▶ [EXERCISE DIRECTIONS]
Please print, exactly, only the lines in the entries below from the line that has "done by a narcissist" through the line that has "key moments, and". Pictures don't go in.

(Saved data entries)
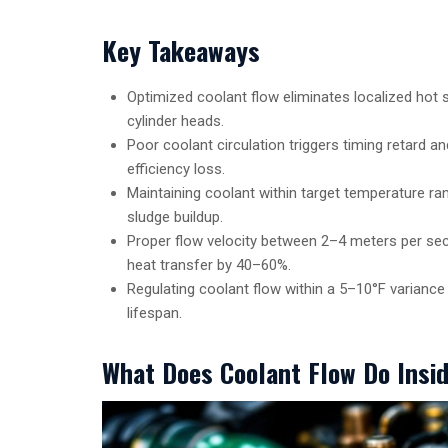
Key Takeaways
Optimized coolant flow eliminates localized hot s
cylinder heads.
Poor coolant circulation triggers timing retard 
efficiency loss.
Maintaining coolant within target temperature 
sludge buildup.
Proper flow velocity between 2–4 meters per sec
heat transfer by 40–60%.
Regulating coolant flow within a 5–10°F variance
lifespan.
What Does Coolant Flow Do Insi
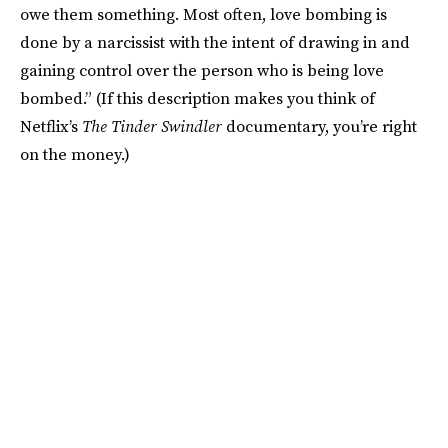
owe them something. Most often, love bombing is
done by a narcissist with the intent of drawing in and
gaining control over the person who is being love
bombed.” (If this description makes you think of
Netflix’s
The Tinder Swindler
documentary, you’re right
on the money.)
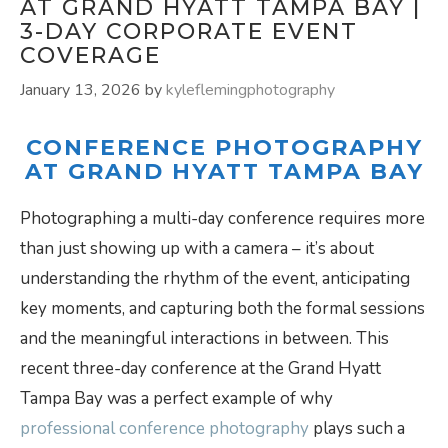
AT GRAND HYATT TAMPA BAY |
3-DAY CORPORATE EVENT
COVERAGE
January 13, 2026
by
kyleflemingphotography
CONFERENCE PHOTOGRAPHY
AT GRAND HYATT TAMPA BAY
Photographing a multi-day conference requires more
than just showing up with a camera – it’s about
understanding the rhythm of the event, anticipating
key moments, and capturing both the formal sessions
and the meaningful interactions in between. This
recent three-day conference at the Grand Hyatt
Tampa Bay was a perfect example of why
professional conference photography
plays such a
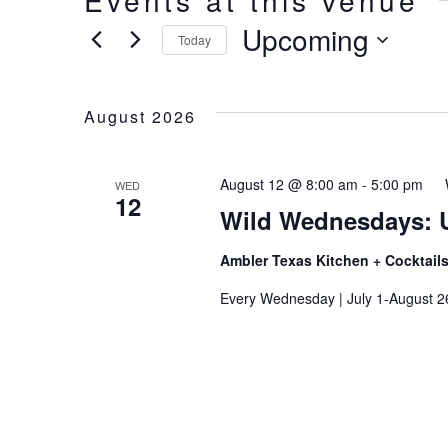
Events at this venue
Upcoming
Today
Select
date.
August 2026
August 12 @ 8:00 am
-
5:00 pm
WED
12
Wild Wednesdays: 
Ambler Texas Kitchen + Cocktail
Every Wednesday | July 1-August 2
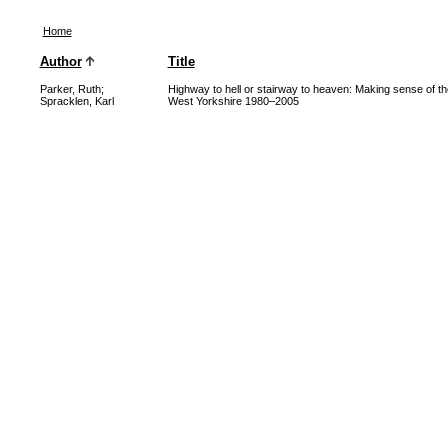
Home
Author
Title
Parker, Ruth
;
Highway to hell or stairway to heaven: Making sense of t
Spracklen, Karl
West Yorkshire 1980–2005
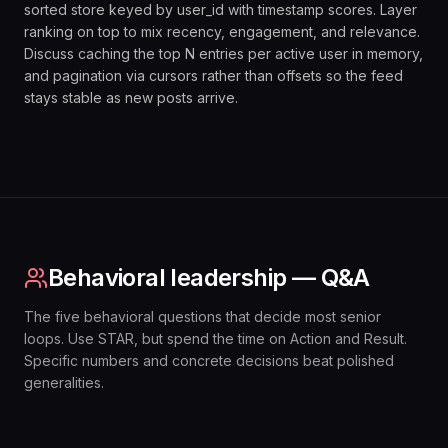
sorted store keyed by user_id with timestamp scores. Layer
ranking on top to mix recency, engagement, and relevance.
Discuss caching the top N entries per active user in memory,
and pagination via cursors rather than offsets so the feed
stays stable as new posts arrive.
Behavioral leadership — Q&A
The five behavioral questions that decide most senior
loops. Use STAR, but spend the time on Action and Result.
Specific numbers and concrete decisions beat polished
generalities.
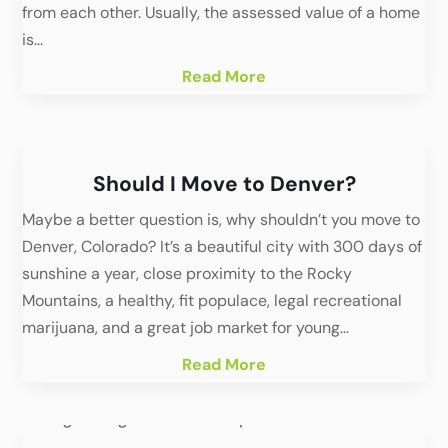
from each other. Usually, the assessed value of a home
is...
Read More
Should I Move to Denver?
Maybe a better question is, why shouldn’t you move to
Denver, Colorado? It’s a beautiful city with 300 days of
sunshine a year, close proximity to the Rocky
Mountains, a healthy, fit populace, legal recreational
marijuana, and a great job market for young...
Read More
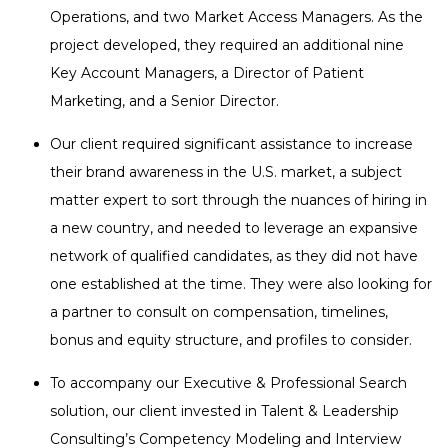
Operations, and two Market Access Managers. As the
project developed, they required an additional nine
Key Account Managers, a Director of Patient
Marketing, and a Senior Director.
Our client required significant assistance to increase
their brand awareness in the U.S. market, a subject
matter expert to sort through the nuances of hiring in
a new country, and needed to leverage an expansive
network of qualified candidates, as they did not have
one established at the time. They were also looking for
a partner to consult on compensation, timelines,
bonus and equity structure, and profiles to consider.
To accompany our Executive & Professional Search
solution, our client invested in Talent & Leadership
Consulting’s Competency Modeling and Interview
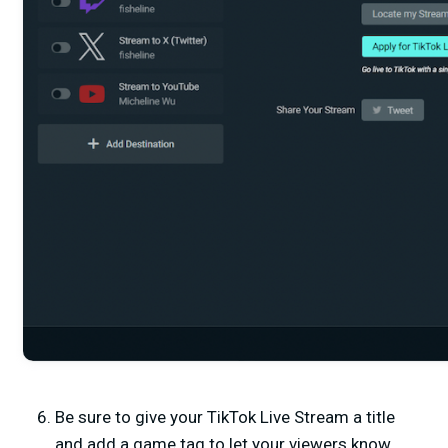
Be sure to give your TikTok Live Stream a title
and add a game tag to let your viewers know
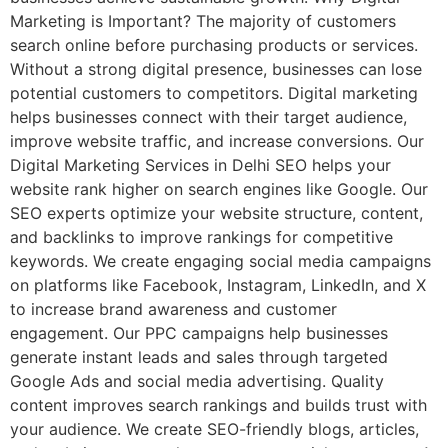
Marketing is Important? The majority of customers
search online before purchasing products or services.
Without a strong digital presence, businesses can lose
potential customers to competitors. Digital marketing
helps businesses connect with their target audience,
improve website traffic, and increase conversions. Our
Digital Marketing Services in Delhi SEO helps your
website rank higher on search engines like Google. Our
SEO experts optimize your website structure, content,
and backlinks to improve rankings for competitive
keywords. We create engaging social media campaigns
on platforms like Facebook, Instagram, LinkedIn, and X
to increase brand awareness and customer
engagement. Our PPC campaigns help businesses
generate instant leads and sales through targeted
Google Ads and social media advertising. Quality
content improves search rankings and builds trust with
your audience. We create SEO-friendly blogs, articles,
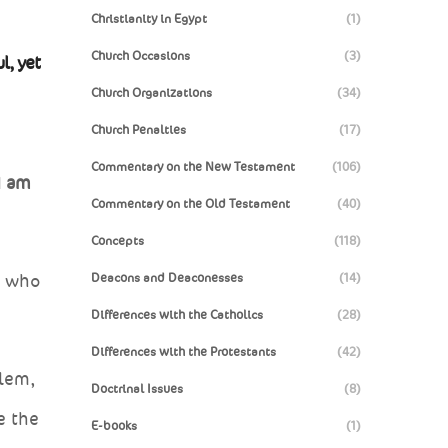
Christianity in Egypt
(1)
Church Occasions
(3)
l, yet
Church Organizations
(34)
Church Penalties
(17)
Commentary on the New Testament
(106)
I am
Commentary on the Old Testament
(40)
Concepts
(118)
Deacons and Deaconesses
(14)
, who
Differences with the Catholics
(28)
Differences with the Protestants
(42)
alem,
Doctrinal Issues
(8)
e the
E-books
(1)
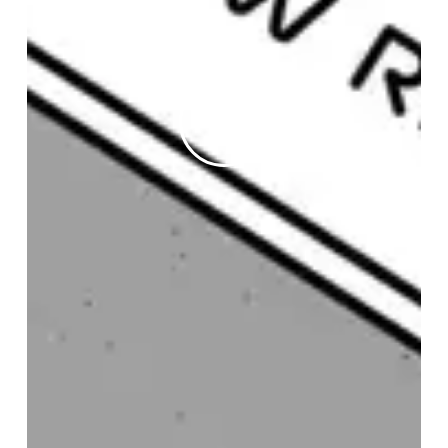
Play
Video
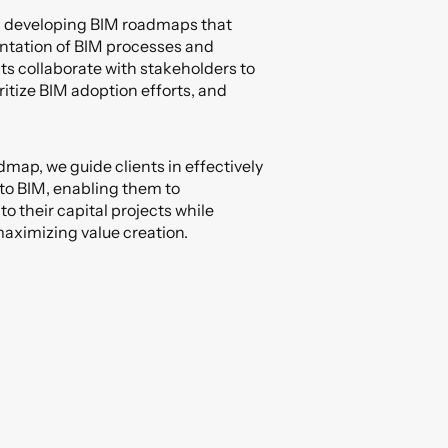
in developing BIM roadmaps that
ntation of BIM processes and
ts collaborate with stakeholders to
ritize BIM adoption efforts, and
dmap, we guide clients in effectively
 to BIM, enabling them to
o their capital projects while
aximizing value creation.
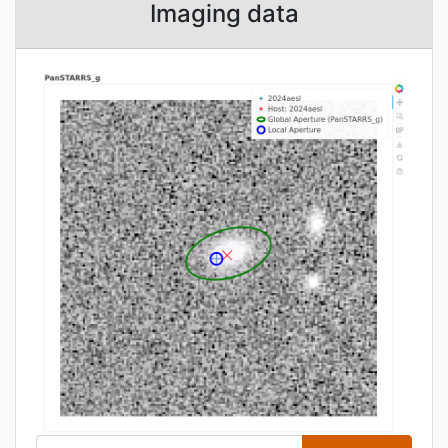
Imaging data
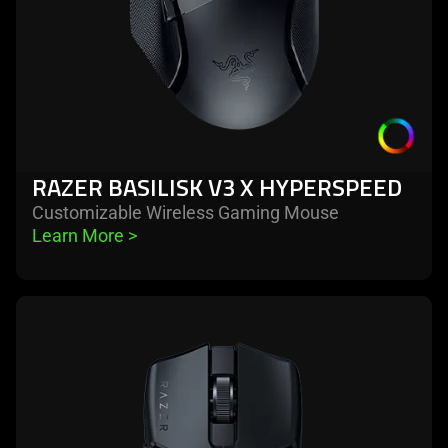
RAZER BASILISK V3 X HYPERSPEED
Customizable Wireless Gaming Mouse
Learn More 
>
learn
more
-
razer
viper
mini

▶ [ANSWER BOX]
done by a narcissist with the intent of drawing in and
gaining control over the person who is being love
bombed.” (If this description makes you think of
Netflix’s
The Tinder Swindler
documentary, you’re right
on the money.)
AT GRAND HYATT TAMPA BAY |
3-DAY CORPORATE EVENT
COVERAGE
January 13, 2026
by
kyleflemingphotography
CONFERENCE PHOTOGRAPHY
AT GRAND HYATT TAMPA BAY
Photographing a multi-day conference requires more
than just showing up with a camera – it’s about
understanding the rhythm of the event, anticipating
key moments, and capturing both the formal sessions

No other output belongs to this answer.